[[ Extracted records open ]]
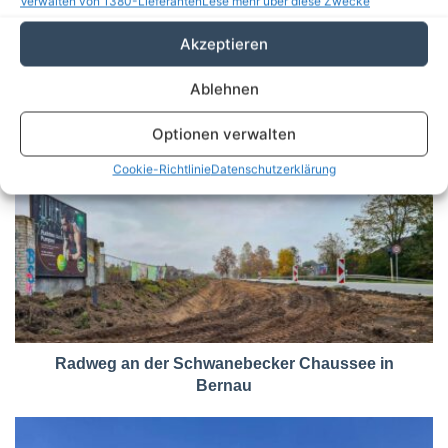
Verwalten von 1380-Lieferanten
Lese mehr über diese Zwecke
Tag der offenen Tür an den
Akzeptieren
Diakonischen Schulen Lobetal
Ablehnen
Optionen verwalten
Cookie-Richtlinie
Datenschutzerklärung
Radweg an der Schwanebecker Chaussee in
Bernau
[[ Extracted records closed ]]
Your answer must be the full listing, word for word, minus any images.

Problem solution:
Verwalten von 1380-Lieferanten
Lese mehr über diese Zwecke
Tag der offenen Tür an den
Akzeptieren
Diakonischen Schulen Lobetal
Ablehnen
Optionen verwalten
Cookie-Richtlinie
Datenschutzerklärung
Radweg an der Schwanebecker Chaussee in
Bernau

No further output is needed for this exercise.